Leave out the pictures and set down the rest of the listing below word for word.
[[ DATASET SECTION, beginning ]]
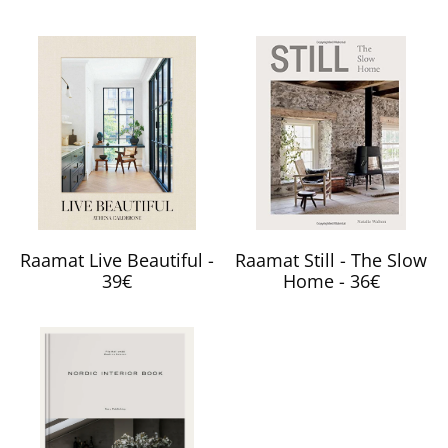
Raamat Live Beautiful -
Raamat Still - The Slow
39€
Home - 36€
[[ DATASET SECTION, end ]]
» ANSWER SECTION
Raamat Live Beautiful -
Raamat Still - The Slow
39€
Home - 36€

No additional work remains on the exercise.